I think [one challenge is] the time for patient interaction because when I go to a polyclinic it’s really just for five minutes, and you feel like the doctor is also being pressured to just keep moving the patients. So, I think that that is a major challenge. (2-1-03)
Primary care has lost its touch. Polyclinics are just funnelling out patients. I see them probably spending, sometimes, no more than three or four minutes with each patient. And you’re right, you can’t have a meaningful bond with your patients. That’s what Primary Care is supposed to be. You’re supposed to care for the family. (2-2-08)
Another factor discouraging them from pursuing a career in primary care was a perception that their earning potential would be less and the incentives fewer.
The Family Medicine pay is not as good as all the other specialties… If you promote, make it feel a little bit better and all, with some incentives, then people would feel good about going into Fam Med. (2-2-08)

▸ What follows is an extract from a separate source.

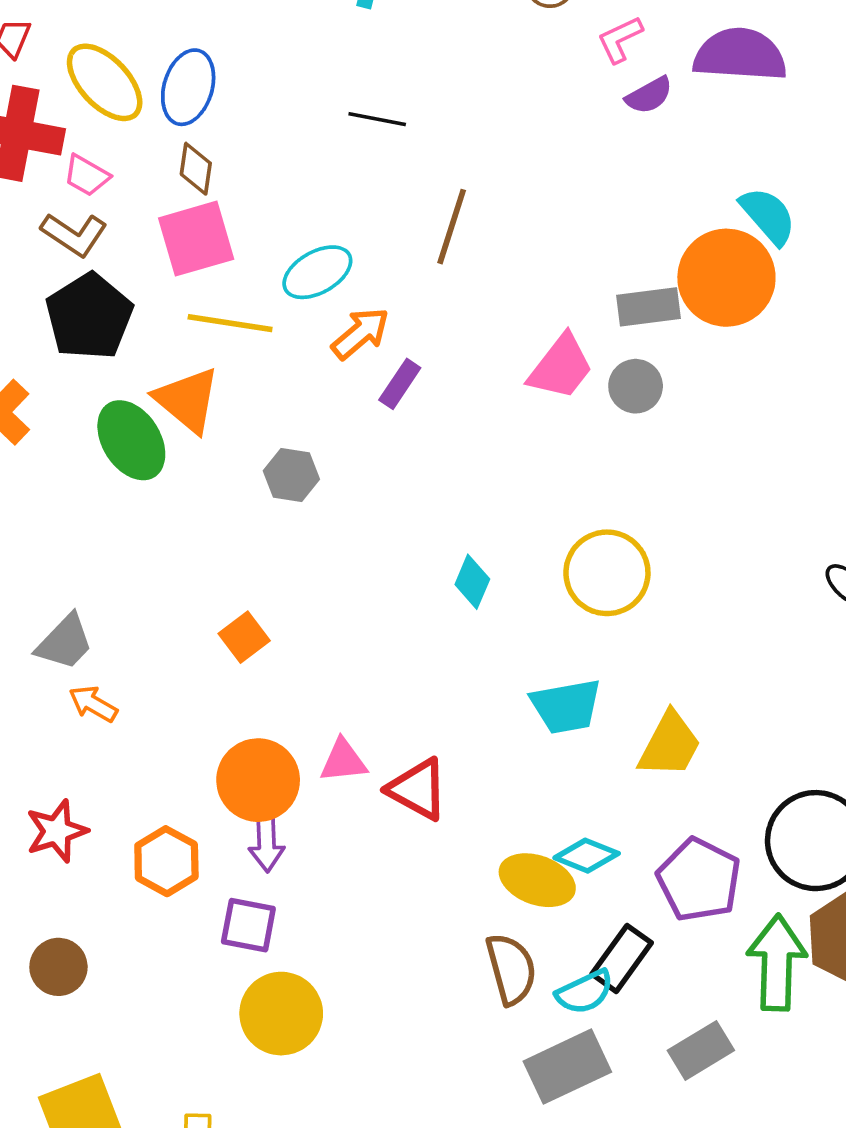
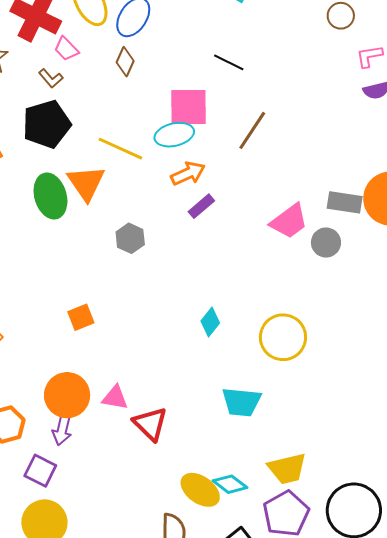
brown L-shape: (74, 234) -> (51, 78), size x0.7
pink square: (196, 239) -> (188, 107), moved
yellow trapezoid: (670, 745) -> (287, 469), moved, turned 33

I think in the Singaporean context, a family physician consultant is paid 8–9 k lower than senior consultants in a different discipline. At least, that was what it was like five years ago when I spoke to a Fam Med Senior Consultant. That was partly the reason I don’t pursue a PhD or MD in Fam Med. Because if I eventually become a Consultant in Fam Med, then my PhD would not justify the pay difference. (2-2-04)
Need for business acumen
The challenge of managing the business aspects of a private clinic was not a welcome challenge. Students recognised that their training did not prepare them with the relevant skills, and they had concerns about their own abilities to make a business financially viable.
From my past weeks of GP posting experience, [I noticed that] one thing that always bothers them (private GPs) is the pharmacy aspect; that we have to manage our own drugs. It is predicated for [doctors] which drugs to procure and how much they must buy, so it’s not only medicine, you’ve got to think Business as well. (1-2-08)
I think obviously there is a remuneration argument to be made as well in that it’s no secret that the more specialised you get the higher your pay is, and maybe as a GP if you own a clinic, yes, obviously the sky is the limit. You can earn as much as you want, as much as a specialist does, but to be able to do that there are a lot of risks involved. (3-1-09)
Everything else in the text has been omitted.